From a scientific perspective, trials are the bridge between discovery and delivery. They take promising ideas from the lab and test them in the real world, under rigorous conditions, to make sure they’re safe and effective. This process is painstaking, expensive, and often invisible to the public but it’s the reason healthcare keeps improving. They explore new ways of delivering care, new diagnostic tools, new approaches to prevention. They shape guidelines, inform policy, and ultimately change lives.

So, when we talk about clinical trials, we’re not talking about an optional extra. We’re talking about the foundation of modern medicine. Without them, innovation stalls. With them, we move forward one patient, one study, one breakthrough at a time.

Celebrating the Teams Behind the Trials

If there’s one thing I want to emphasise during this experience, it’s this: the research teams running clinical trials are heroes. They work in a space that demands both precision and compassion. They navigate regulatory requirements, manage complex logistics, and still find time to reassure anxious patients and answer endless questions. The trial that I’m involved in STARFISH (https://www.birmingham.ac.uk/research/bctu/trials/renal/starfish), is a multicentre trial that aims to recruit over 500 patients from across 75 centres in the UK. As you can imagine, it’s a huge endeavour, yet as I was introduced to the research team at Guy’s Hospital, Abigail (Research Nurse), Liza (Advanced Practitioner) and Rosa (the PI), I never felt like I was just participant x in their trial; all their attention was completely focused on me and my recovery.  They are a superb team and like so many others; they truly are the beating heart of clinical research.

A Personal Reflection

As I write this, I’m still in the early stages of my trial. I don’t know yet what the outcome will be for me personally. But I do know this: I feel proud to be part of something bigger than myself. Proud to contribute, in a small way, to the evidence base that will shape future care. And deeply grateful to the team running my trial, and to every research professional who makes this work possible.

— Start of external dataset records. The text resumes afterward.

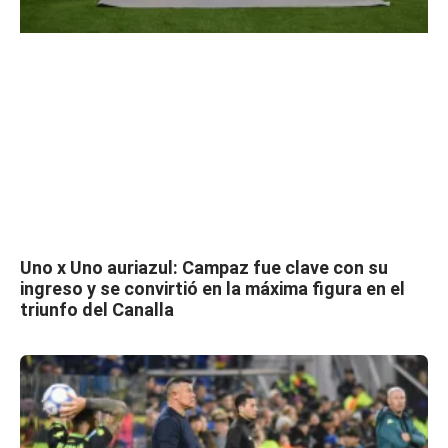
Uno x Uno auriazul: Campaz fue clave con su
ingreso y se convirtió en la máxima figura en el
triunfo del Canalla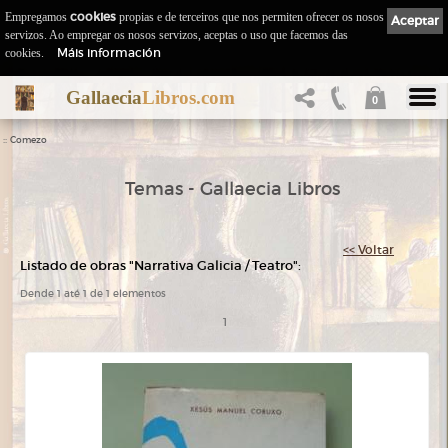
Empregamos
cookies
propias e de terceiros que nos permiten ofrecer os nosos
Aceptar
servizos. Ao empregar os nosos servizos, aceptas o uso que facemos das
Máis información
cookies.
Gallaecia
Libros.com
0
::
Comezo
Temas - Gallaecia Libros
<< Voltar
Listado de obras "Narrativa Galicia / Teatro":
Dende 1 até 1 de 1 elementos
1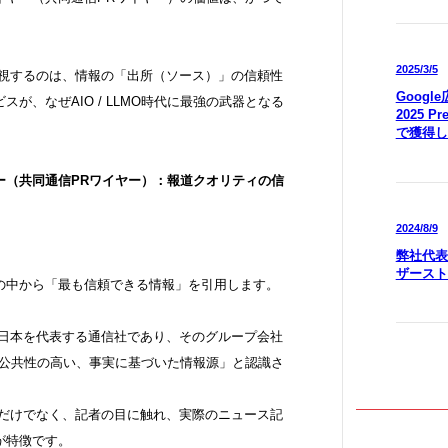
2025/3/5
）が最も重視するのは、情報の「出所（ソース）」の信頼性
Goog
が、なぜAIO / LLMO時代に最強の武器となる
2025 P
で獲得し
ー（共同通信PRワイヤー）：報道クオリティの信
2024/8/9
弊社代表
ザースト
報の中から「最も信頼できる情報」を引用します。
は日本を代表する通信社であり、そのグループ会社
「公共性の高い、事実に基づいた情報源」と認識さ
載だけでなく、記者の目に触れ、実際のニュース記
が特徴です。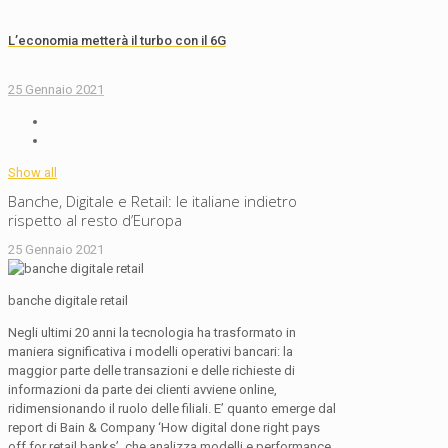
L’economia metterà il turbo con il 6G
25 Gennaio 2021
Show all
Banche, Digitale e Retail: le italiane indietro
rispetto al resto d’Europa
25 Gennaio 2021
banche digitale retail
Negli ultimi 20 anni la tecnologia ha trasformato in
maniera significativa i modelli operativi bancari: la
maggior parte delle transazioni e delle richieste di
informazioni da parte dei clienti avviene online,
ridimensionando il ruolo delle filiali. E’ quanto emerge dal
report di Bain & Company ‘How digital done right pays
off for retail banks’, che analizza modelli e performance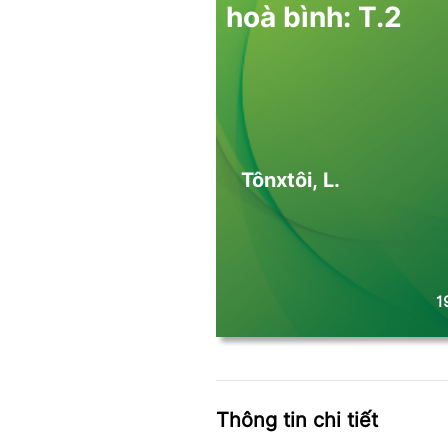
hoà bình: T.2
Tônxtôi, L.
1
Thông tin chi tiết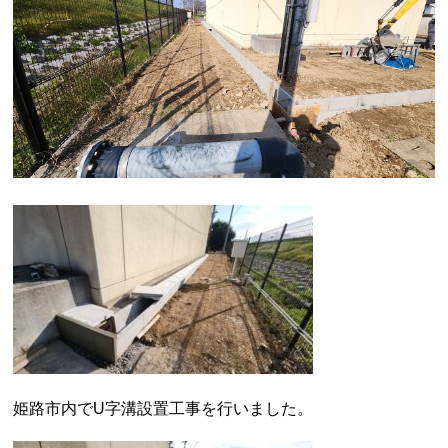
姫路市内でU字溝設置工事を行いました。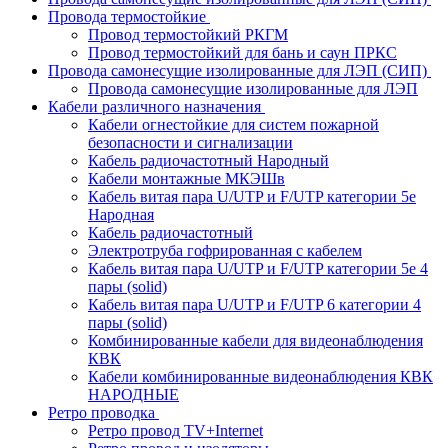
Провода термостойкие
Провод термостойкий РКГМ
Провод термостойкий для бань и саун ПРКС
Провода самонесущие изолированные для ЛЭП (СИП)
Провода самонесущие изолированные для ЛЭП
Кабели различного назначения
Кабели огнестойкие для систем пожарной
безопасности и сигнализации
Кабель радиочастотный Народный
Кабели монтажные МКЭШв
Кабель витая пара U/UTP и F/UTP категории 5е
Народная
Кабель радиочастотный
Электротруба гофрированная с кабелем
Кабель витая пара U/UTP и F/UTP категории 5e 4
пары (solid)
Кабель витая пара U/UTP и F/UTP 6 категории 4
пары (solid)
Комбинированные кабели для видеонаблюдения
КВК
Кабели комбинированные видеонаблюдения КВК
НАРОДНЫЕ
Ретро проводка
Ретро провод TV+Internet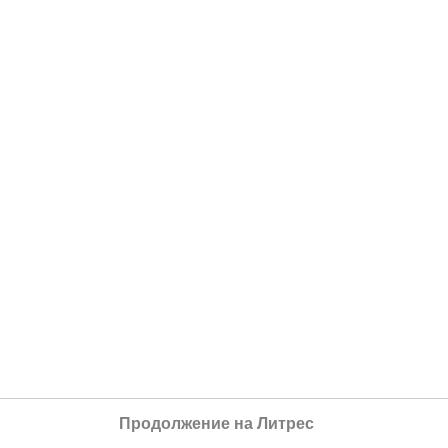
Продолжение на Литрес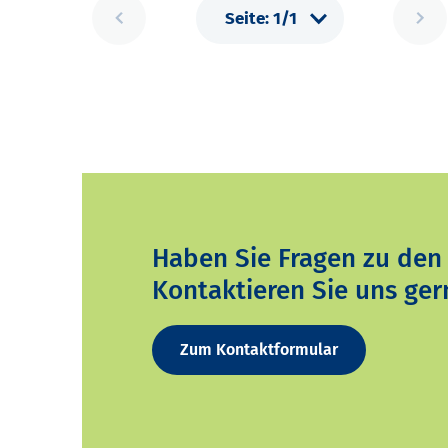
Haben Sie Fragen zu den
Kontaktieren Sie uns ger
Zum Kontaktformular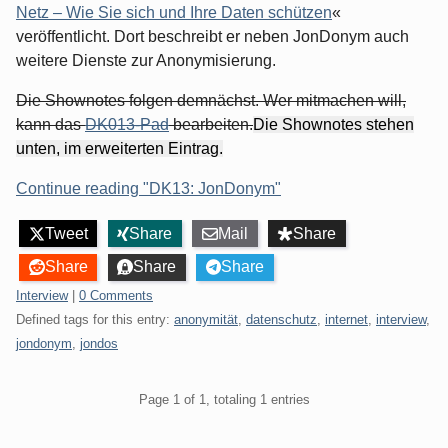
Netz – Wie Sie sich und Ihre Daten schützen
«
veröffentlicht. Dort beschreibt er neben JonDonym auch
weitere Dienste zur Anonymisierung.
Die Shownotes folgen demnächst. Wer mitmachen will,
kann das
DK013-Pad
bearbeiten.
Die Shownotes stehen
unten, im erweiterten Eintrag.
Continue reading "DK13: JonDonym"
Tweet
Share
Mail
Share
Share
Share
Share
Categories:
Interview
|
0 Comments
Defined tags for this entry:
anonymität
,
datenschutz
,
internet
,
interview
,
jondonym
,
jondos
Pagination
Page 1 of 1, totaling 1 entries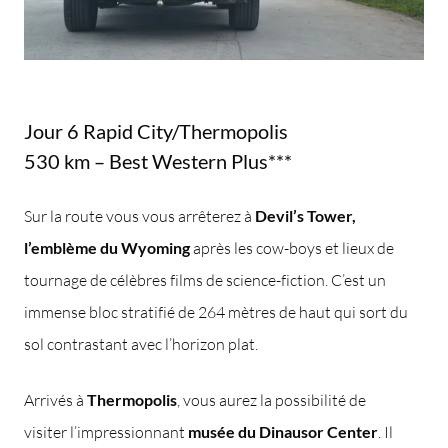
Jour 6 Rapid City/Thermopolis
530 km – Best Western Plus***
Sur la route vous vous arrêterez à
Devil’s Tower,
l’emblème du Wyoming
après les cow-boys et lieux de
tournage de célèbres films de science-fiction. C’est un
immense bloc stratifié de 264 mètres de haut qui sort du
sol contrastant avec l’horizon plat.
Arrivés à
Thermopolis
, vous aurez la possibilité de
visiter l’impressionnant
musée du Dinausor Center
. Il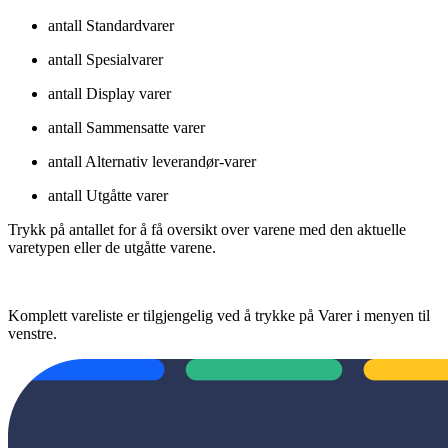
antall Standardvarer
antall Spesialvarer
antall Display varer
antall Sammensatte varer
antall Alternativ leverandør-varer
antall Utgåtte varer
Trykk på antallet for å få oversikt over varene med den aktuelle
varetypen eller de utgåtte varene.
Komplett vareliste er tilgjengelig ved å trykke på Varer i menyen til
venstre.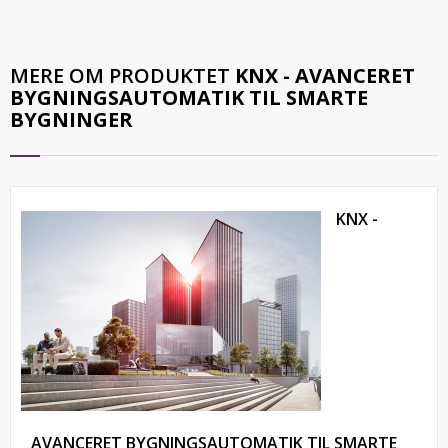
MERE OM PRODUKTET
KNX - AVANCERET
BYGNINGSAUTOMATIK TIL SMARTE
BYGNINGER
KNX -
AVANCERET BYGNINGSAUTOMATIK TIL SMARTE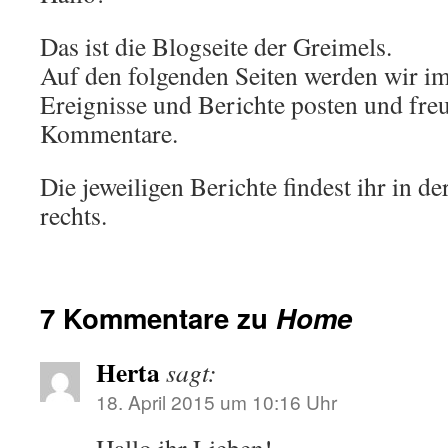
Das ist die Blogseite der Greimels.
Auf den folgenden Seiten werden wir i
Ereignisse und Berichte posten und fre
Kommentare.
Die jeweiligen Berichte findest ihr in de
rechts.
7 Kommentare zu
Home
Herta
sagt:
18. April 2015 um 10:16 Uhr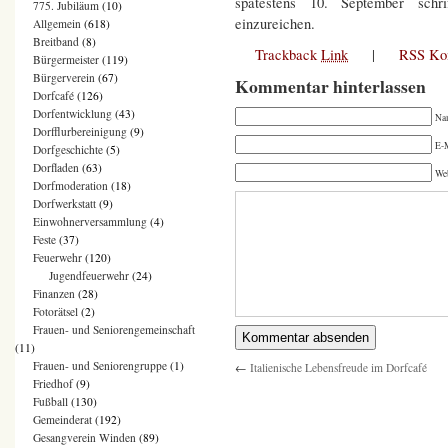
spätestens 10. September schr
775. Jubiläum
(10)
einzureichen.
Allgemein
(618)
Breitband
(8)
Trackback
Link
|
RSS Ko
Bürgermeister
(119)
Bürgerverein
(67)
Kommentar hinterlassen
Dorfcafé
(126)
Dorfentwicklung
(43)
Na
Dorfflurbereinigung
(9)
E-M
Dorfgeschichte
(5)
Dorfladen
(63)
We
Dorfmoderation
(18)
Dorfwerkstatt
(9)
Einwohnerversammlung
(4)
Feste
(37)
Feuerwehr
(120)
Jugendfeuerwehr
(24)
Finanzen
(28)
Fotorätsel
(2)
Frauen- und Seniorengemeinschaft
(11)
Frauen- und Seniorengruppe
(1)
←
Italienische Lebensfreude im Dorfcafé
Friedhof
(9)
Fußball
(130)
Gemeinderat
(192)
Gesangverein Winden
(89)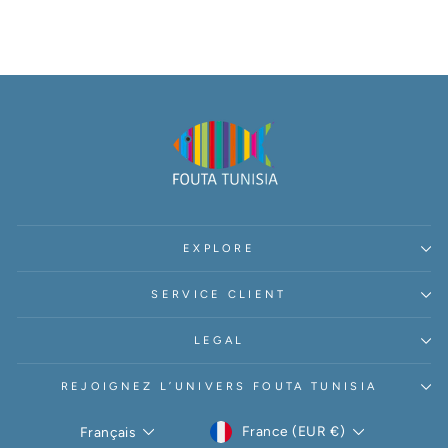
EXPLORE
SERVICE CLIENT
LEGAL
REJOIGNEZ L’UNIVERS FOUTA TUNISIA
DEVISE
LANGUE
France (EUR €)
Français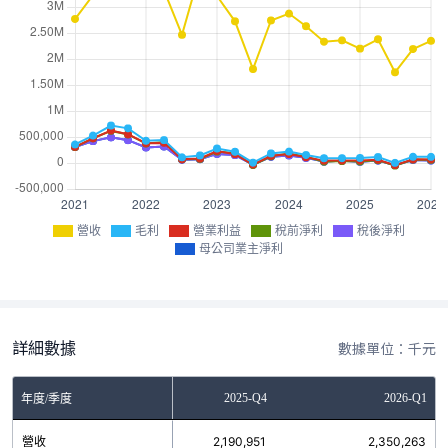
營收
毛利
營業利益
稅前淨利
稅後淨利
母公司業主淨利
詳細數據
數據單位：千元
2025-Q3
2025-Q4
2026-Q1
年度/季度
營收
1,744,325
2,190,951
2,350,263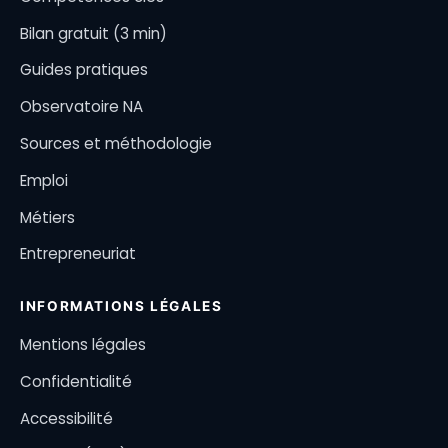
Bilan gratuit (3 min)
Guides pratiques
Observatoire NA
Sources et méthodologie
Emploi
Métiers
Entrepreneuriat
INFORMATIONS LÉGALES
Mentions légales
Confidentialité
Accessibilité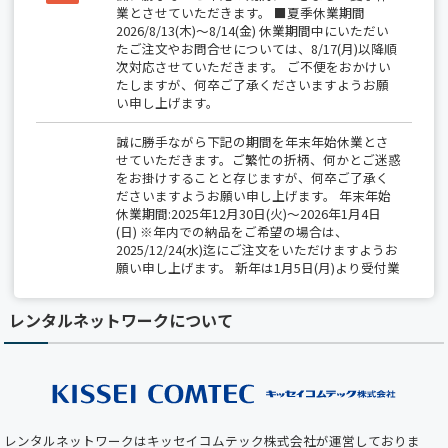
業とさせていただきます。 ■夏季休業期間
2026/8/13(木)～8/14(金) 休業期間中にいただい
たご注文やお問合せについては、8/17(月)以降順
次対応させていただきます。 ご不便をおかけい
たしますが、何卒ご了承くださいますようお願
い申し上げます。
誠に勝手ながら下記の期間を年末年始休業とさ
せていただきます。ご繁忙の折柄、何かとご迷惑
をお掛けすることと存じますが、何卒ご了承く
ださいますようお願い申し上げます。 年末年始
休業期間:2025年12月30日(火)～2026年1月4日
(日) ※年内での納品をご希望の場合は、
2025/12/24(水)迄にご注文をいただけますようお
願い申し上げます。 新年は1月5日(月)より受付業
務開始、出荷は1月6日(火)から開始いたします。
レンタルネットワークについて
【夏季休業のお知らせ】 2025/8/14(木)～
8/15(金)は全社一斉休業期間につき、 出荷業務
（保守部材の出荷を含む）は休業となります。
期間中は、最小限の営業対応のみとなりますの
で、 ご不便をおかけしますが、何卒ご了承くだ
さい。
レンタルネットワークはキッセイコムテック株式会社が運営しておりま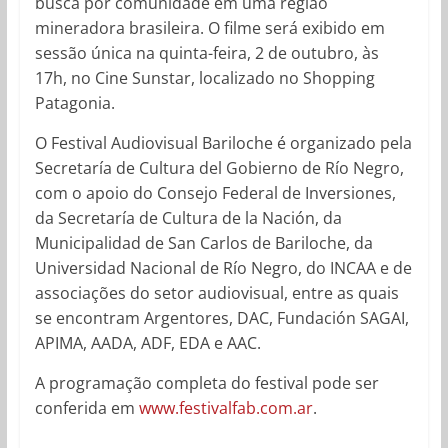
busca por comunidade em uma região
mineradora brasileira. O filme será exibido em
sessão única na quinta-feira, 2 de outubro, às
17h, no Cine Sunstar, localizado no Shopping
Patagonia.
O Festival Audiovisual Bariloche é organizado pela
Secretaría de Cultura del Gobierno de Río Negro,
com o apoio do Consejo Federal de Inversiones,
da Secretaría de Cultura de la Nación, da
Municipalidad de San Carlos de Bariloche, da
Universidad Nacional de Río Negro, do INCAA e de
associações do setor audiovisual, entre as quais
se encontram Argentores, DAC, Fundación SAGAI,
APIMA, AADA, ADF, EDA e AAC.
A programação completa do festival pode ser
conferida em
www.festivalfab.com.ar
.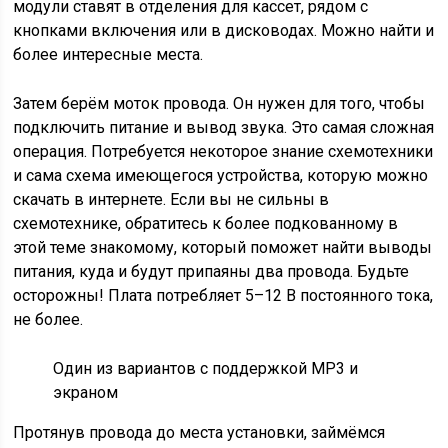
модули ставят в отделения для кассет, рядом с
кнопками включения или в дисководах. Можно найти и
более интересные места.
Затем берём моток провода. Он нужен для того, чтобы
подключить питание и вывод звука. Это самая сложная
операция. Потребуется некоторое знание схемотехники
и сама схема имеющегося устройства, которую можно
скачать в интернете. Если вы не сильны в
схемотехнике, обратитесь к более подкованному в
этой теме знакомому, который поможет найти выводы
питания, куда и будут припаяны два провода. Будьте
осторожны! Плата потребляет 5–12 В постоянного тока,
не более.
Один из вариантов с поддержкой MP3 и
экраном
Протянув провода до места установки, займёмся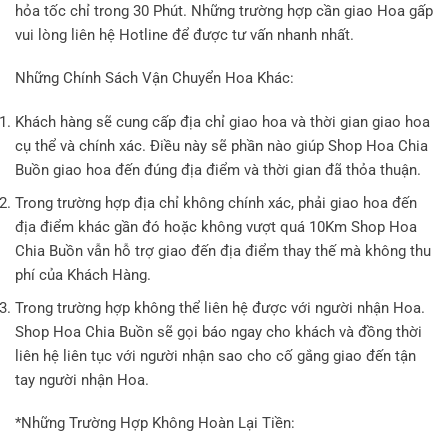
hỏa tốc chỉ trong 30 Phút. Những trường hợp cần giao Hoa gấp
vui lòng liên hệ Hotline để được tư vấn nhanh nhất.
Những Chính Sách Vận Chuyển Hoa Khác:
Khách hàng sẽ cung cấp địa chỉ giao hoa và thời gian giao hoa
cụ thể và chính xác. Điều này sẽ phần nào giúp Shop Hoa Chia
Buồn giao hoa đến đúng địa điểm và thời gian đã thỏa thuận.
Trong trường hợp địa chỉ không chính xác, phải giao hoa đến
địa điểm khác gần đó hoặc không vượt quá 10Km Shop Hoa
Chia Buồn vẫn hỗ trợ giao đến địa điểm thay thế mà không thu
phí của Khách Hàng.
Trong trường hợp không thể liên hệ được với người nhận Hoa.
Shop Hoa Chia Buồn sẽ gọi báo ngay cho khách và đồng thời
liên hệ liên tục với người nhận sao cho cố gắng giao đến tận
tay người nhận Hoa.
*Những Trường Hợp Không Hoàn Lại Tiền: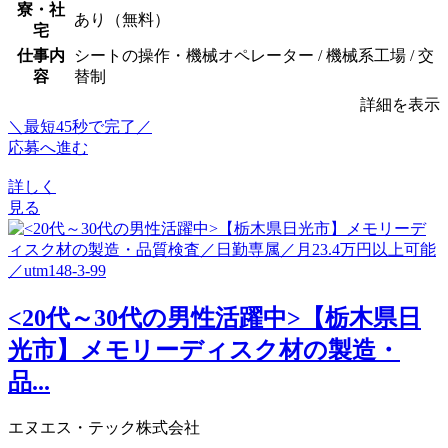
寮・社
あり（無料）
宅
仕事内
シートの操作・機械オペレーター / 機械系工場 / 交
容
替制
詳細を表示
＼最短45秒で完了／
応募へ進む
詳しく
見る
<20代～30代の男性活躍中>【栃木県日
光市】メモリーディスク材の製造・
品...
エヌエス・テック株式会社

This experience has reminded me why I chose a career in research in the first place. It’s about curiosity, yes, but more than that, it’s about impact. It’s about making a difference in real lives. And now, as both a patient and a research professional, I see that more clearly than ever.

Final Thoughts

If you ever find yourself eligible for a clinical trial, do consider it. Ask questions, weigh up the options, and make the choice that’s right for you. But know this: by participating, you’re not just helping yourself, you’re helping science move forward. You’re helping future patients. You’re part of a story that matters.

And to the research teams out there: thank you. For your skill, your dedication, and your humanity. You are changing lives, mine included.